Korba - treebank

Middle Polish Dependency-Constituency Treebank

About the resource

The Middle Polish Dependency-Constituency Treebank was created in 2018-2024. It contains 2,018 syntactically annotated sentences and is still being expanded. Sentences for syntactic marking were selected from the manually annotated subcorpus of the Electronic Corpus of 17^th- and 18^th-century Polish Texts. The current version mostly contains sentences ranging from 10 to 50 tokens in length, selected from prose texts, containing no elements in foreign languages or elements marked as uncertain or unrecognized. The annotation was carried out in the dependency format in accordance with the assumptions of the Polish Dependency Bank http://zil.ipipan.waw.pl/PDB; Wróblewska 2018 i 2020). Then the resource was enriched with constituency information using the Hydra parser according to the concept of K. Krasnowska-Kieraś and M. Woliński (Krasnowska-Kieraś i Woliński 2023 i 2024).

Treebank

The team

Conceptual work and coordination:: Aleksandra Wieczorek

Dependency annotation:: Bożena Itoya; Emanuel Modrzejewski; Martyna Sabała-Bolek; Aleksandra Wieczorek

IT works:: Dorota Komosińska

Consultations:: Alina Wróblewska

Adding the constituency information using the Hydra parser:: Katarzyna Krasnowska-Kieraś; Marcin Woliński

The Arboretum search engine:: Marcin Woliński

Financing

The preparation of the first 1015 sentences was financed as part of the project The extending of the Electronic Corpus of 17^th- and 18^th-century Polish Texts and its integration with the Electronic Dictionary of the 17^th- and 18^th-century Polish (financing: Ministry of Science and Higher Education – National Program for the Development of the Humanities, project number: 0413/NPRH7/H11/86/2018, duration: December 6, 2018 – December 5, 2023).
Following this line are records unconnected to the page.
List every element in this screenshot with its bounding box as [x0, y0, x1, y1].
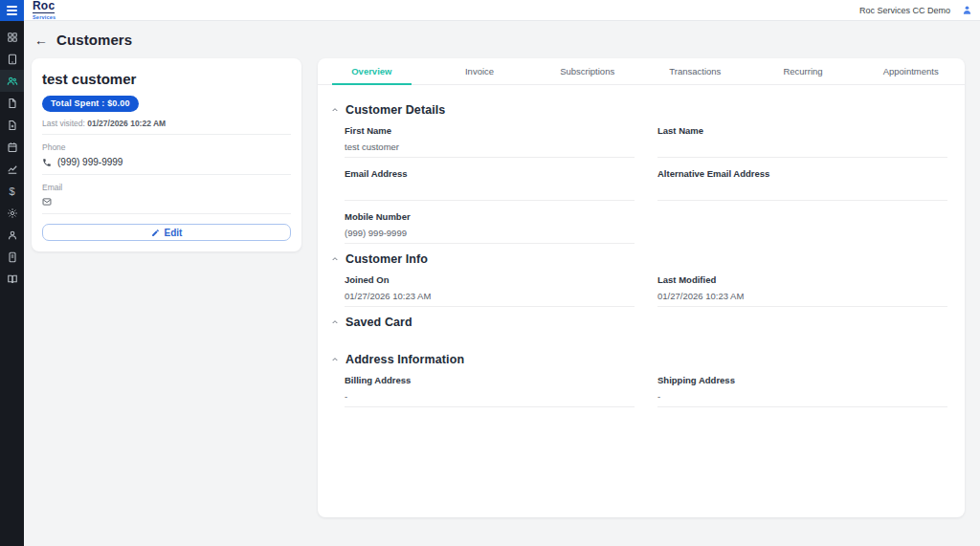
payments-dollar-icon: $ — [9, 186, 14, 197]
hamburger-icon — [7, 6, 17, 8]
profile-person-icon — [7, 229, 18, 241]
tab-overview[interactable]: Overview — [318, 58, 426, 84]
tab-transactions[interactable]: Transactions — [641, 58, 749, 84]
section-saved-card-toggle[interactable]: Saved Card — [331, 316, 947, 329]
tab-recurring[interactable]: Recurring — [749, 58, 858, 84]
tab-bar: Overview Invoice Subscriptions Transacti… — [318, 58, 965, 85]
field-email-address: Email Address — [345, 168, 635, 201]
saved-card-empty-area — [331, 329, 947, 344]
field-alt-email-address: Alternative Email Address — [657, 168, 947, 201]
sidebar-item-devices[interactable] — [0, 48, 24, 70]
main-content: ← Customers test customer Total Spent : … — [24, 21, 980, 546]
calendar-icon — [7, 142, 18, 153]
chevron-up-icon — [331, 106, 339, 114]
section-title: Address Information — [345, 353, 464, 366]
last-visited: Last visited: 01/27/2026 10:22 AM — [42, 119, 291, 135]
customers-people-icon — [7, 76, 18, 87]
hamburger-menu-button[interactable] — [0, 0, 24, 21]
page-title: Customers — [56, 32, 132, 48]
section-title: Customer Details — [345, 103, 445, 117]
settings-gear-icon — [7, 207, 18, 219]
page-title-row: ← Customers — [24, 21, 980, 48]
customer-detail-panel: Overview Invoice Subscriptions Transacti… — [318, 58, 965, 517]
top-header: Roc Services Roc Services CC Demo — [0, 0, 980, 21]
logo-primary-text: Roc — [33, 0, 55, 13]
edit-customer-button[interactable]: Edit — [42, 224, 291, 241]
email-envelope-icon — [42, 197, 52, 207]
left-nav-sidebar: $ — [0, 21, 24, 546]
phone-row: (999) 999-9999 — [42, 157, 291, 175]
field-last-name: Last Name — [657, 125, 947, 158]
section-address-information-toggle[interactable]: Address Information — [331, 353, 947, 366]
phone-label: Phone — [42, 142, 291, 152]
last-visited-label: Last visited: — [42, 119, 85, 128]
section-title: Saved Card — [345, 316, 412, 329]
sidebar-item-payments[interactable]: $ — [0, 180, 24, 202]
section-customer-details-toggle[interactable]: Customer Details — [331, 103, 947, 117]
sidebar-item-profile[interactable] — [0, 224, 24, 246]
estimate-file-plus-icon — [7, 120, 18, 131]
field-empty — [657, 211, 947, 244]
sidebar-item-calendar[interactable] — [0, 136, 24, 158]
account-name: Roc Services CC Demo — [859, 6, 950, 15]
field-last-modified: Last Modified 01/27/2026 10:23 AM — [657, 274, 947, 307]
field-shipping-address: Shipping Address - — [657, 375, 947, 407]
sidebar-item-estimates[interactable] — [0, 114, 24, 136]
total-spent-badge: Total Spent : $0.00 — [42, 96, 139, 112]
tab-appointments[interactable]: Appointments — [857, 58, 965, 84]
edit-button-label: Edit — [165, 228, 183, 238]
chevron-up-icon — [331, 356, 339, 363]
sidebar-item-dashboard[interactable] — [0, 26, 24, 48]
email-row — [42, 197, 291, 214]
app-logo[interactable]: Roc Services — [33, 0, 56, 20]
field-billing-address: Billing Address - — [345, 375, 635, 407]
field-mobile-number: Mobile Number (999) 999-9999 — [345, 211, 635, 244]
sidebar-item-terminal[interactable] — [0, 246, 24, 268]
field-joined-on: Joined On 01/27/2026 10:23 AM — [345, 274, 635, 307]
invoice-file-icon — [7, 98, 18, 109]
sidebar-item-reports[interactable] — [0, 158, 24, 180]
tab-invoice[interactable]: Invoice — [426, 58, 534, 84]
tab-subscriptions[interactable]: Subscriptions — [533, 58, 641, 84]
chevron-up-icon — [331, 318, 339, 326]
user-account-icon[interactable] — [962, 5, 972, 15]
back-arrow-icon[interactable]: ← — [34, 33, 48, 47]
terminal-device-icon — [7, 251, 18, 263]
email-label: Email — [42, 183, 291, 192]
chevron-up-icon — [331, 255, 339, 263]
sidebar-item-invoices[interactable] — [0, 92, 24, 114]
customer-name: test customer — [42, 71, 291, 87]
section-customer-info-toggle[interactable]: Customer Info — [331, 252, 947, 266]
phone-icon — [42, 158, 52, 167]
sidebar-item-settings[interactable] — [0, 202, 24, 224]
customer-info-fields: Joined On 01/27/2026 10:23 AM Last Modif… — [345, 274, 947, 307]
section-title: Customer Info — [345, 252, 428, 266]
docs-book-icon — [7, 273, 18, 285]
pencil-icon — [151, 229, 160, 237]
sidebar-item-customers[interactable] — [0, 70, 24, 92]
reports-chart-icon — [7, 164, 18, 175]
sidebar-item-docs[interactable] — [0, 268, 24, 290]
customer-details-fields: First Name test customer Last Name Email… — [345, 125, 947, 244]
device-tablet-icon — [7, 54, 18, 65]
logo-secondary-text: Services — [33, 14, 56, 20]
field-first-name: First Name test customer — [345, 125, 635, 158]
address-information-fields: Billing Address - Shipping Address - — [345, 375, 947, 407]
customer-summary-card: test customer Total Spent : $0.00 Last v… — [32, 58, 301, 251]
last-visited-value: 01/27/2026 10:22 AM — [87, 119, 166, 128]
dashboard-grid-icon — [7, 32, 18, 43]
phone-value: (999) 999-9999 — [57, 157, 122, 167]
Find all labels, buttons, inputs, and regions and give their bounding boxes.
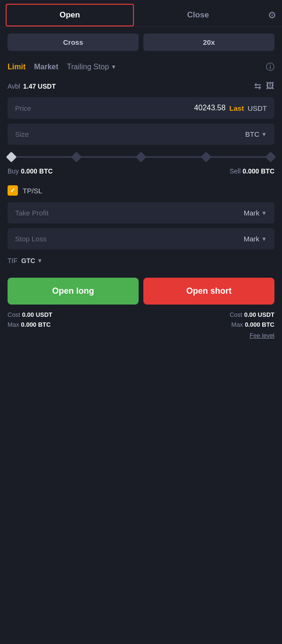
- calculator-icon[interactable]: 🖼: [266, 81, 274, 91]
- limit-tab[interactable]: Limit: [8, 63, 25, 71]
- slider-handle-0[interactable]: [6, 152, 17, 163]
- slider-handle-3[interactable]: [200, 152, 211, 163]
- tif-label: TIF: [8, 257, 17, 264]
- price-value: 40243.58: [194, 104, 226, 112]
- size-unit-select[interactable]: BTC ▼: [245, 130, 267, 138]
- cross-button[interactable]: Cross: [8, 33, 139, 51]
- tif-chevron-icon: ▼: [37, 257, 43, 264]
- buy-info: Buy 0.000 BTC: [8, 167, 53, 175]
- stop-loss-chevron-icon: ▼: [261, 236, 267, 242]
- max-row: Max 0.000 BTC Max 0.000 BTC: [8, 321, 274, 328]
- size-chevron-icon: ▼: [261, 131, 267, 138]
- checkmark-icon: ✓: [10, 187, 16, 194]
- price-value-group: 40243.58 Last USDT: [194, 104, 267, 112]
- action-row: Open long Open short: [8, 278, 274, 305]
- short-max: Max 0.000 BTC: [232, 321, 274, 328]
- open-tab[interactable]: Open: [6, 4, 134, 26]
- slider-section: [8, 153, 274, 161]
- long-max: Max 0.000 BTC: [8, 321, 50, 328]
- long-cost: Cost 0.00 USDT: [8, 311, 52, 318]
- slider-handle-1[interactable]: [71, 152, 82, 163]
- price-tag: Last: [229, 104, 244, 112]
- avbl-value: 1.47 USDT: [23, 83, 56, 90]
- info-icon[interactable]: ⓘ: [266, 61, 274, 73]
- order-type-row: Limit Market Trailing Stop ▼ ⓘ: [8, 61, 274, 73]
- open-short-button[interactable]: Open short: [143, 278, 274, 305]
- avbl-label: Avbl: [8, 83, 20, 90]
- take-profit-mark-select[interactable]: Mark ▼: [244, 209, 267, 217]
- trailing-stop-chevron-icon: ▼: [111, 64, 116, 70]
- tif-select[interactable]: GTC ▼: [21, 257, 42, 264]
- buy-sell-row: Buy 0.000 BTC Sell 0.000 BTC: [8, 167, 274, 175]
- short-cost: Cost 0.00 USDT: [230, 311, 274, 318]
- long-max-value: 0.000 BTC: [21, 321, 51, 328]
- avbl-icons: ⇆ 🖼: [254, 81, 274, 91]
- tif-value-label: GTC: [21, 257, 35, 264]
- leverage-row: Cross 20x: [8, 33, 274, 51]
- short-max-label: Max: [232, 321, 243, 328]
- header-tabs: Open Close ⚙: [0, 0, 282, 27]
- short-cost-value: 0.00 USDT: [244, 311, 274, 318]
- trading-panel: Open Close ⚙ Cross 20x Limit Market Trai…: [0, 0, 282, 346]
- size-unit-label: BTC: [245, 130, 259, 138]
- tpsl-checkbox[interactable]: ✓: [8, 185, 18, 196]
- slider-diamonds: [8, 153, 274, 161]
- cost-row: Cost 0.00 USDT Cost 0.00 USDT: [8, 311, 274, 318]
- market-tab[interactable]: Market: [34, 63, 58, 71]
- take-profit-label: Take Profit: [15, 209, 49, 217]
- size-field[interactable]: Size BTC ▼: [8, 124, 274, 145]
- tpsl-label: TP/SL: [23, 187, 42, 195]
- slider-handle-4[interactable]: [265, 152, 276, 163]
- take-profit-mark-label: Mark: [244, 209, 259, 217]
- tpsl-row: ✓ TP/SL: [8, 185, 274, 196]
- stop-loss-field[interactable]: Stop Loss Mark ▼: [8, 228, 274, 249]
- short-max-value: 0.000 BTC: [245, 321, 274, 328]
- settings-icon[interactable]: ⚙: [268, 9, 276, 21]
- stop-loss-mark-select[interactable]: Mark ▼: [244, 235, 267, 243]
- long-max-label: Max: [8, 321, 19, 328]
- sell-value: 0.000 BTC: [242, 167, 274, 175]
- stop-loss-mark-label: Mark: [244, 235, 259, 243]
- take-profit-field[interactable]: Take Profit Mark ▼: [8, 202, 274, 223]
- trailing-stop-tab[interactable]: Trailing Stop ▼: [67, 63, 116, 71]
- price-label: Price: [15, 104, 31, 112]
- buy-value: 0.000 BTC: [21, 167, 53, 175]
- panel-body: Cross 20x Limit Market Trailing Stop ▼ ⓘ…: [0, 27, 282, 346]
- long-cost-label: Cost: [8, 311, 20, 318]
- fee-level-link[interactable]: Fee level: [249, 332, 274, 339]
- transfer-icon[interactable]: ⇆: [254, 81, 261, 91]
- price-unit: USDT: [248, 104, 267, 112]
- fee-level-row: Fee level: [8, 332, 274, 339]
- open-long-button[interactable]: Open long: [8, 278, 139, 305]
- tif-row: TIF GTC ▼: [8, 257, 274, 264]
- price-field[interactable]: Price 40243.58 Last USDT: [8, 97, 274, 119]
- sell-label: Sell: [230, 167, 241, 175]
- size-label: Size: [15, 130, 29, 138]
- sell-info: Sell 0.000 BTC: [230, 167, 274, 175]
- buy-label: Buy: [8, 167, 19, 175]
- short-cost-label: Cost: [230, 311, 242, 318]
- take-profit-chevron-icon: ▼: [261, 210, 267, 216]
- close-tab[interactable]: Close: [134, 4, 262, 26]
- available-balance-row: Avbl 1.47 USDT ⇆ 🖼: [8, 81, 274, 91]
- slider-handle-2[interactable]: [136, 152, 147, 163]
- long-cost-value: 0.00 USDT: [22, 311, 52, 318]
- leverage-button[interactable]: 20x: [143, 33, 274, 51]
- stop-loss-label: Stop Loss: [15, 235, 47, 243]
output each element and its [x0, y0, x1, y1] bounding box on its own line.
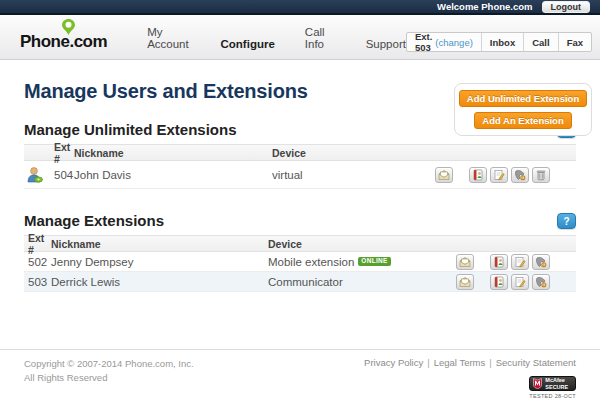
mcafee-shield-icon: [533, 375, 542, 393]
row-actions: [456, 274, 550, 290]
edit-icon[interactable]: [511, 274, 529, 290]
table-row: 502 Jenny Dempsey Mobile extension ONLIN…: [24, 252, 576, 272]
copyright: Copyright © 2007-2014 Phone.com, Inc. Al…: [24, 357, 194, 407]
col-header-device: Device: [272, 147, 576, 159]
device-cell: virtual: [272, 169, 435, 181]
extensions-table: Ext # Nickname Device 502 Jenny Dempsey …: [24, 235, 576, 292]
security-statement-link[interactable]: Security Statement: [496, 357, 576, 368]
table-row: 503 Derrick Lewis Communicator: [24, 272, 576, 292]
extension-number-cell: 502: [24, 256, 51, 268]
row-actions: [456, 254, 550, 270]
call-link[interactable]: Call: [523, 33, 557, 51]
device-name: Communicator: [268, 276, 343, 288]
fax-link[interactable]: Fax: [558, 33, 591, 51]
col-header-ext: Ext #: [54, 141, 74, 165]
mcafee-tested-date: TESTED 28-OCT: [529, 393, 576, 399]
main-nav: Phone.com My Account Configure Call Info…: [0, 15, 600, 60]
extension-widget: Ext. 503 (change) Inbox Call Fax: [406, 32, 592, 52]
inbox-link[interactable]: Inbox: [481, 33, 523, 51]
logo-pin-icon: [62, 19, 75, 39]
delete-icon[interactable]: [532, 167, 550, 183]
logout-button[interactable]: Logout: [542, 1, 591, 13]
voicemail-icon[interactable]: [435, 167, 453, 183]
online-status-badge: ONLINE: [358, 257, 390, 266]
welcome-text: Welcome Phone.com: [437, 1, 532, 12]
col-header-device: Device: [268, 238, 576, 250]
device-cell: Mobile extension ONLINE: [268, 256, 456, 268]
add-buttons-panel: Add Unlimited Extension Add An Extension: [454, 83, 592, 136]
nav-item-my-account[interactable]: My Account: [147, 26, 190, 50]
copyright-line1: Copyright © 2007-2014 Phone.com, Inc.: [24, 357, 194, 371]
mcafee-secure-badge[interactable]: McAfee SECURE TESTED 28-OCT: [529, 376, 576, 399]
extension-number-cell: 503: [24, 276, 51, 288]
nav-menu: My Account Configure Call Info Support: [147, 26, 406, 52]
table-row: 504 John Davis virtual: [24, 161, 576, 189]
call-settings-icon[interactable]: [532, 274, 550, 290]
nav-item-call-info[interactable]: Call Info: [305, 26, 336, 50]
nav-item-configure[interactable]: Configure: [221, 38, 275, 50]
copyright-line2: All Rights Reserved: [24, 371, 194, 385]
add-an-extension-button[interactable]: Add An Extension: [474, 112, 571, 129]
phone-com-logo[interactable]: Phone.com: [20, 32, 107, 52]
extension-number: Ext. 503: [415, 31, 432, 53]
contacts-icon[interactable]: [469, 167, 487, 183]
device-cell: Communicator: [268, 276, 456, 288]
nickname-cell[interactable]: Jenny Dempsey: [51, 256, 268, 268]
nickname-cell[interactable]: Derrick Lewis: [51, 276, 268, 288]
unlimited-section-title: Manage Unlimited Extensions: [24, 121, 237, 138]
col-header-ext: Ext #: [24, 232, 51, 256]
nav-item-support[interactable]: Support: [366, 38, 406, 50]
welcome-bar: Welcome Phone.com Logout: [0, 0, 600, 15]
call-settings-icon[interactable]: [511, 167, 529, 183]
edit-icon[interactable]: [511, 254, 529, 270]
current-extension: Ext. 503 (change): [407, 33, 481, 51]
footer: Copyright © 2007-2014 Phone.com, Inc. Al…: [0, 349, 600, 407]
extensions-section-title: Manage Extensions: [24, 212, 164, 229]
col-header-nickname: Nickname: [74, 147, 272, 159]
edit-icon[interactable]: [490, 167, 508, 183]
table-header: Ext # Nickname Device: [24, 144, 576, 161]
legal-terms-link[interactable]: Legal Terms: [434, 357, 486, 368]
contacts-icon[interactable]: [490, 254, 508, 270]
user-avatar-icon: [24, 166, 54, 184]
add-unlimited-extension-button[interactable]: Add Unlimited Extension: [459, 90, 587, 107]
contacts-icon[interactable]: [490, 274, 508, 290]
privacy-policy-link[interactable]: Privacy Policy: [364, 357, 423, 368]
call-settings-icon[interactable]: [532, 254, 550, 270]
main-content: Manage Users and Extensions Add Unlimite…: [0, 80, 600, 292]
device-name: Mobile extension: [268, 256, 354, 268]
table-header: Ext # Nickname Device: [24, 235, 576, 252]
voicemail-icon[interactable]: [456, 254, 474, 270]
nickname-cell[interactable]: John Davis: [74, 169, 272, 181]
footer-links: Privacy Policy|Legal Terms|Security Stat…: [364, 357, 576, 368]
extension-number-cell: 504: [54, 169, 74, 181]
help-button-extensions[interactable]: ?: [557, 213, 576, 229]
change-extension-link[interactable]: (change): [435, 37, 473, 48]
unlimited-extensions-table: Ext # Nickname Device 504 John Davis vir…: [24, 144, 576, 189]
voicemail-icon[interactable]: [456, 274, 474, 290]
col-header-nickname: Nickname: [51, 238, 268, 250]
row-actions: [435, 167, 550, 183]
extensions-section-header: Manage Extensions ?: [24, 212, 576, 229]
Another 1,003 sentences were annotated as part of the project Introduction to the study of word order in the Middle Polish sentence – the order of the adjective and adjective-like modifier (financing: Ministry of Science and Higher Education – Miniatura, project no.: 2023/07/X/HS2/00111, duration: July 11, 2023 – July 10, 2024). Both projects were performed at the Institute of Polish Language of the Polish Academy of Sciences. The creation of the Arboretum search engine and Hydra parser was financed by the project "Digital Research Infrastructure for the Arts and Humanities" (Dariah.lab, POIR.04.02.00-00-D006/20-00).